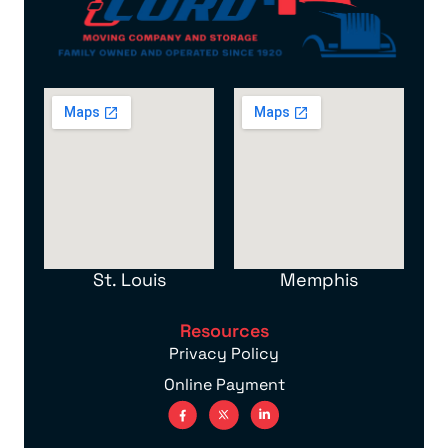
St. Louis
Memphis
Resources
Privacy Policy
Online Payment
::::::
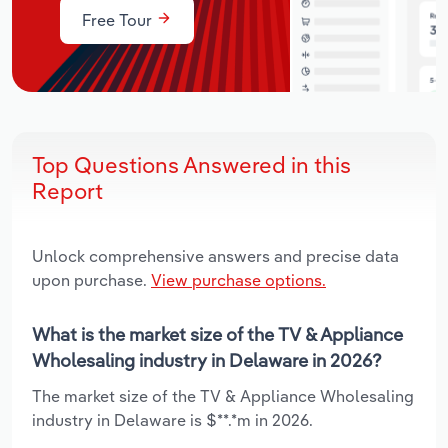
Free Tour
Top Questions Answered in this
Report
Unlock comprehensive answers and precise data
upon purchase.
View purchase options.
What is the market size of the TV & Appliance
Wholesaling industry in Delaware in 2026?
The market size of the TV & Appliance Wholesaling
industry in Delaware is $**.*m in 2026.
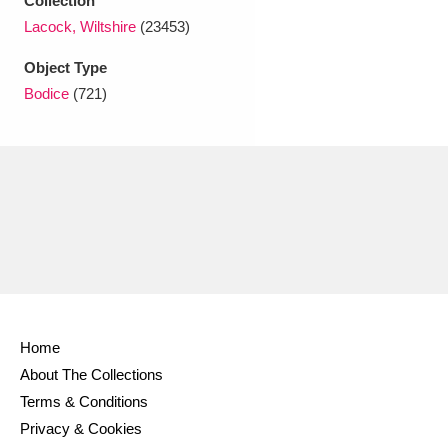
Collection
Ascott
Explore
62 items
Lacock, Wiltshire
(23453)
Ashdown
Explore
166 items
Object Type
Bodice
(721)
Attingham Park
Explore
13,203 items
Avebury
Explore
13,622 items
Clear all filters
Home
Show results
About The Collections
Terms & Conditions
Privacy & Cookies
::::::
Where a line of the data holds "Delaware", show that line.

Wholesaling industry in Delaware in 2026?
industry in Delaware is $**.*m in 2026.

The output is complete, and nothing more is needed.